Hace un año la Puerta Del Sol madrileña se llenaba de jóvenes que se manifestaban en contra del sector financiero (que a su entender estaba ahogando la maltrecha economía española) y de cómo la clase política estaba gestionando la crisis, en pocos días esa protesta se la conoció en el mundo entero como la Spanish Revolution, aunque ellos se autoproclamaron “Indignados”.
El nombre de indignados se tomo del libro homónimo de Sthefan Hessel, quién entre otras cosas exhortaba a la juventud a luchar contra un sistema de reparto injusto, en un mundo donde nunca hubo tanta gente preparada intelectualmente mientras que a la vez el poder se concentra cada vez mas en menos personas.
Estas protestas que empezaron con acampadas en Sol, se fueron diluyendo, pero sirvieron de detonador para muchos conflictos que en los últimos meses se han repetido en las distintas ciudades españolas, Valencia, Barcelona y Madrid entre otras, han sido escenario de multitudinarias protestas que en ocasiones han derivado en verdaderas batallas campales.
Desde variados sectores se convocó a la población para que el sábado se manifestaran nuevamente en la Puerta Del Sol. El gobierno del Partido Popular quiso controlar la convocatoria dando autorización solo hasta la diez de la noche, hora en que los manifestantes se tenían que dispersar, acto no solamente ingenuo sino que también daba mas fundamentos a la protesta que tenia como lema “No nos representan”
Desde el sábado doce hasta el martes quince se llevaron a cabo movilizaciones, acampadas y una variada gama de actividades para conmemorar el aniversario.
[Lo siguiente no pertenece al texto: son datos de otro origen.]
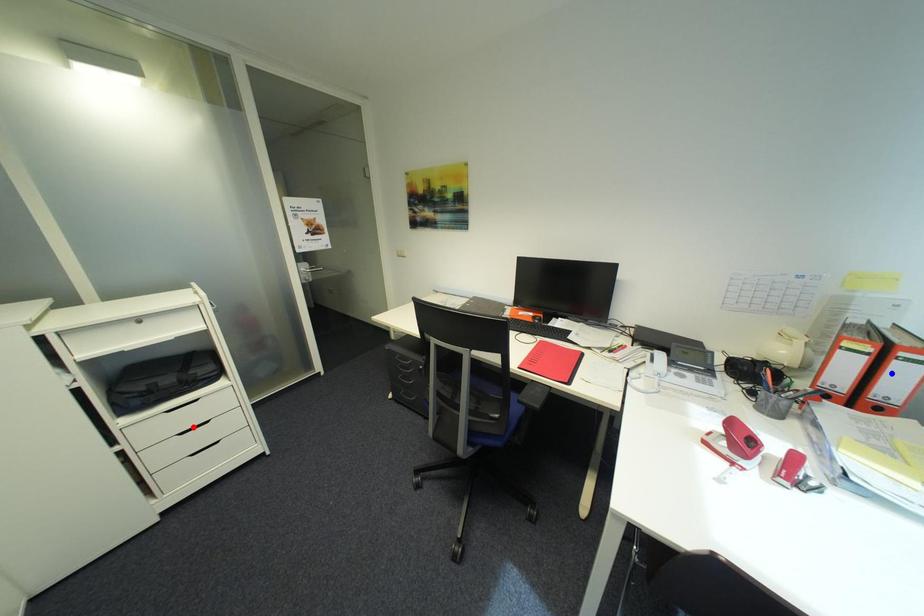 Question: Which of the two points in the image is closer to the camera?

Choices:
 (A) Blue point is closer.
 (B) Red point is closer.

Answer: (A) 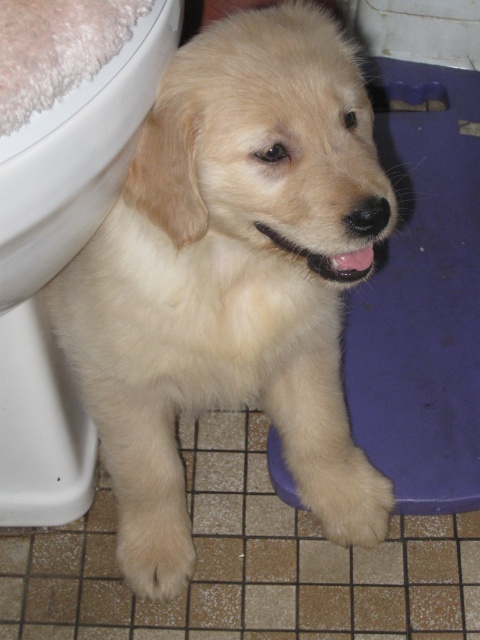 Between white glossy toilet bowl at lower left and white fluffy paw at lower left, which one has more height?

With more height is white glossy toilet bowl at lower left.

What do you see at coordinates (61, 266) in the screenshot? This screenshot has height=640, width=480. I see `white glossy toilet bowl at lower left` at bounding box center [61, 266].

Which is in front, point (35, 445) or point (183, 563)?

Positioned in front is point (35, 445).

The width and height of the screenshot is (480, 640). I want to click on white glossy toilet bowl at lower left, so click(61, 266).

Who is positioned more to the right, white glossy toilet bowl at lower left or white fluffy paw at lower center?

white fluffy paw at lower center is more to the right.

Between point (99, 76) and point (360, 545), which one is positioned behind?

The point (360, 545) is behind.

Who is more forward, (142, 104) or (350, 454)?

Point (142, 104) is more forward.

Where is `white glossy toilet bowl at lower left`? The image size is (480, 640). white glossy toilet bowl at lower left is located at coordinates (61, 266).

This screenshot has height=640, width=480. What do you see at coordinates (344, 492) in the screenshot? I see `white fluffy paw at lower center` at bounding box center [344, 492].

Which is more to the left, white fluffy paw at lower center or white fluffy paw at lower left?

Positioned to the left is white fluffy paw at lower left.

Does point (347, 500) come in front of point (189, 518)?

La Spanish Revolution puso sobre la mesa el descontento de una clase media que tiene que soportar los embates del gobierno y también sirvió de modelo para los jóvenes de muy variados países que tomaron ejemplo de la juventud española, así es como hemos visto el movimiento de indignados en Londres, París, Bruselas y en el mismo corazón financiero del mundo Wall Street.
Mientras que el presidente Mariano Rajoy blindo de policías la capital de España, en las pancartas de la Puerta Del Sol se podía leer “Somos el 99%”, quizá, si el gobierno se tomara la molestia de escuchar el reclamo de los jóvenes que se manifiestan, se podría entender la frustración y la necesidad de miles de personas, lo único que queda claro es que en definitiva el 1% es quien manda.